Of the lines below, count those containing the word "наблюдений". Reply with the number alone.

## THE INPUT
§ §

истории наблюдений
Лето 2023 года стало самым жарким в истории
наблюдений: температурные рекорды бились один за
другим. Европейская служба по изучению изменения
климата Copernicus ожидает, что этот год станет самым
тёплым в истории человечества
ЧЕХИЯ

§ §

## ANSWER TO THIS TASK
2